Measurements of the Imploding Plasma Sheath in Triple Nozzle Gas-Puff Z Pinches on 1-Ma Cobra*

Dynamic gas-puff z-pinch implosions are efficient sources of intense x-ray radiation and are of interest for magneto-inertial fusion studies with applied magnetic fields. However, these implosions are susceptible to magneto-Rayleigh-Taylor instabilities (MRTI) which can lead to axially non-uniform implosions, reducing the effective compression ratio and implosion kinetic energy-to-radiation efficiency. Recent observations of triple nozzle gas-puff implosions on the 1 MA, 220 ns COBRA generator at Cornell University 1 , 2 suggest that these implosions are more stable than predicted by linear MRTI theory based on the time-varying acceleration profiles. Furthermore, the reduced instability growth rates, characterized by effective Atwood numbers much less than one, are observed to depend on gas species and initial fill density.

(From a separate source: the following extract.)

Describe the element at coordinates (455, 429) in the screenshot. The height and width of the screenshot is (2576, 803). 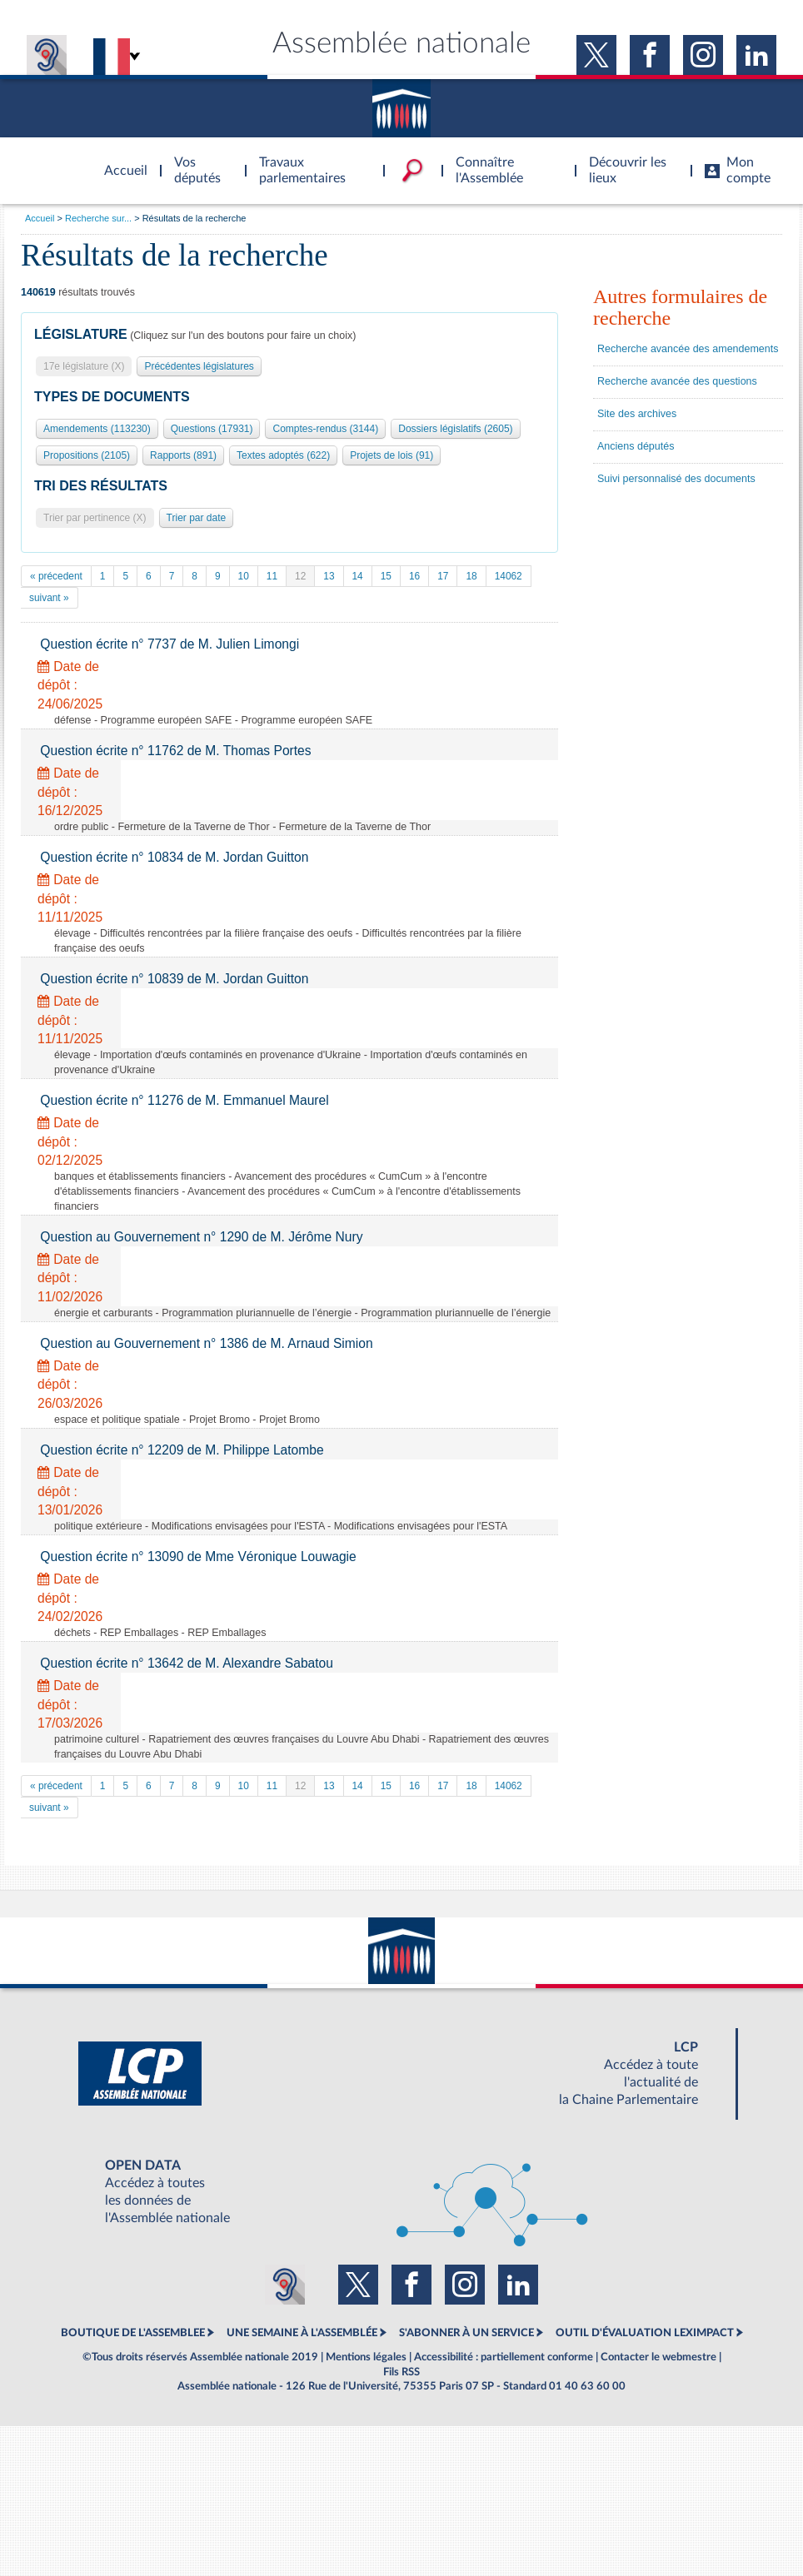
I see `Dossiers législatifs (2605)` at that location.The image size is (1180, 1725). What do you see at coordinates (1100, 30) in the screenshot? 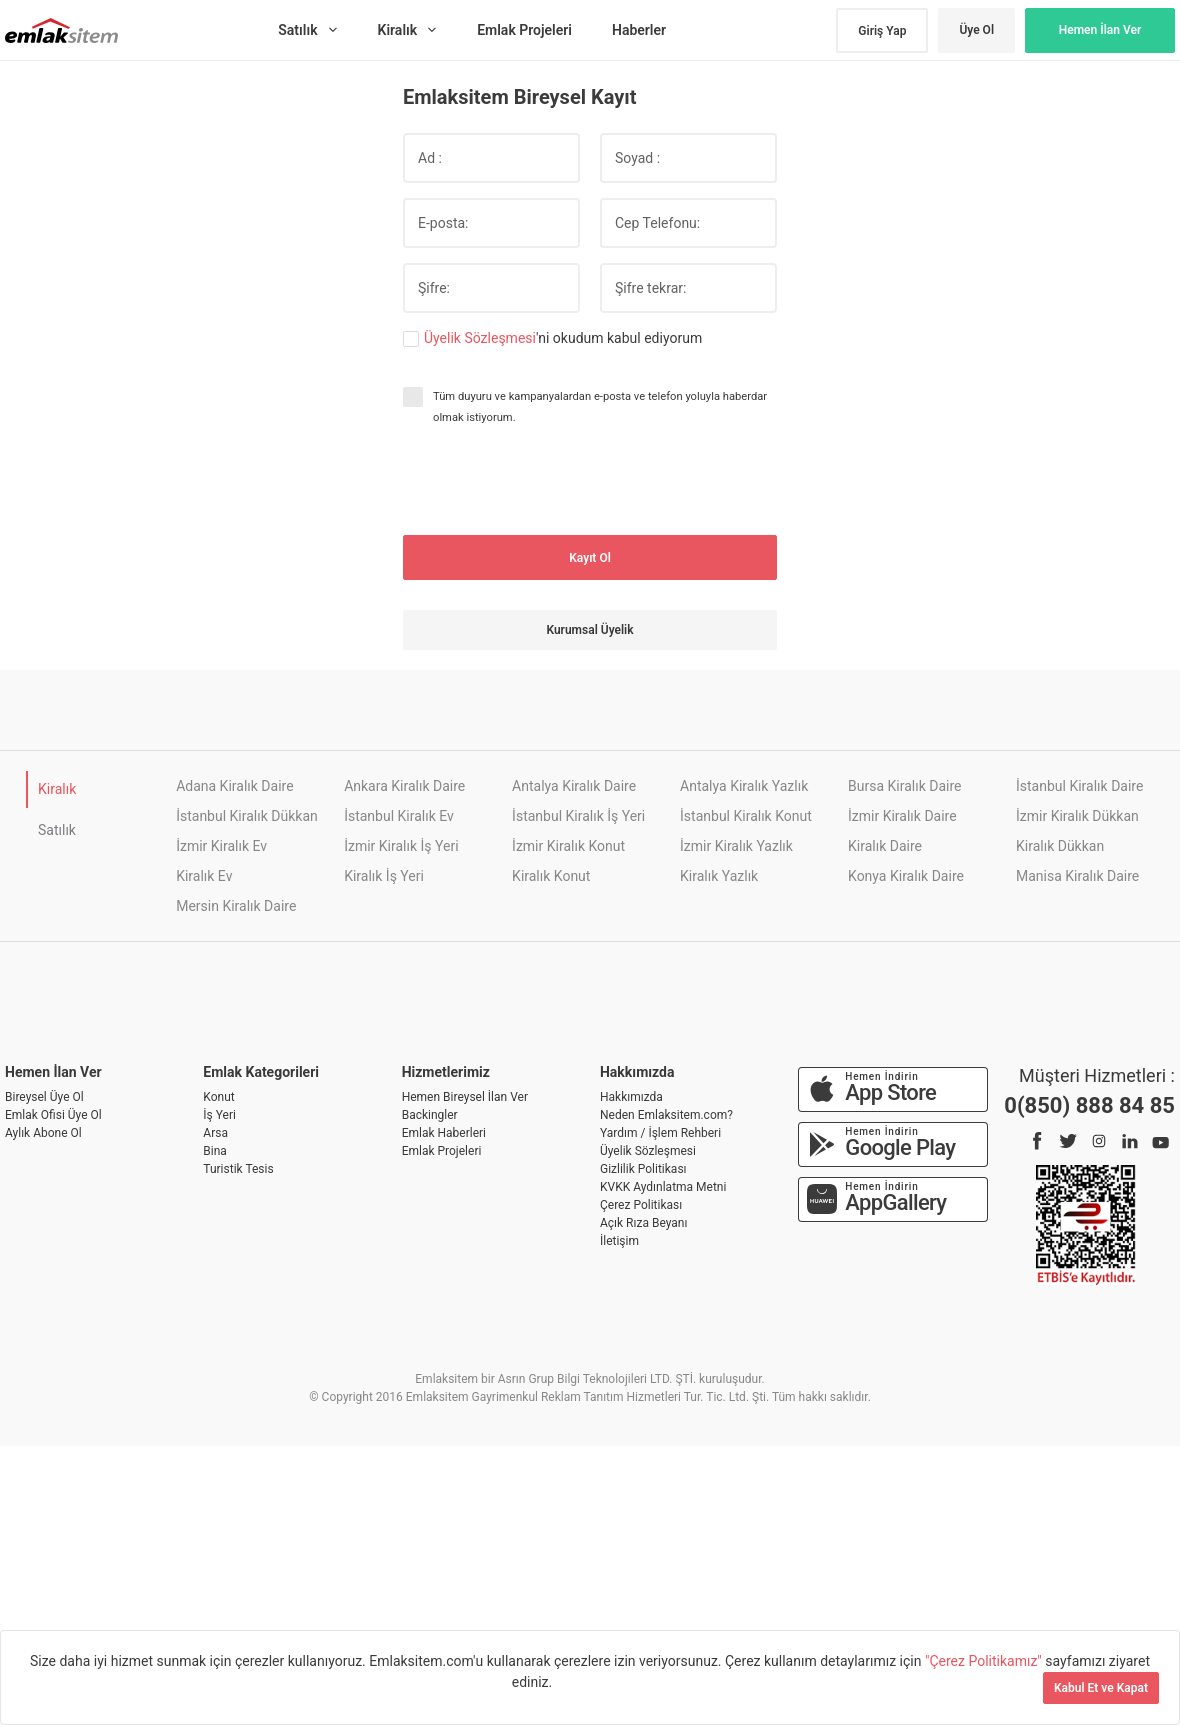
I see `Hemen İlan Ver` at bounding box center [1100, 30].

To explore the nature of these differences, detailed Thomson scattering and laser interferometry measurements have been obtained for neon, argon, and krypton gas puffs at various fill densities midway through the implosion. The results reveal two distinct radial profiles for varying initial conditions – a shock-like profile with a sharp discontinuity in density and velocity across the sheath and a snowplow-like profile with a gradual increase in density and velocity across the sheath. Snowplow-like implosions exhibit additional non-thermal broadening of the Thomson scattering spectra in a manner consistent with non-directed hydrodynamic turbulence. These observations suggest that under the appropriate conditions the forward shock may become unstable, resulting in turbulent flow within the imploding plasma sheath. These findings, and implications to the overall implosion stability and performance are presented.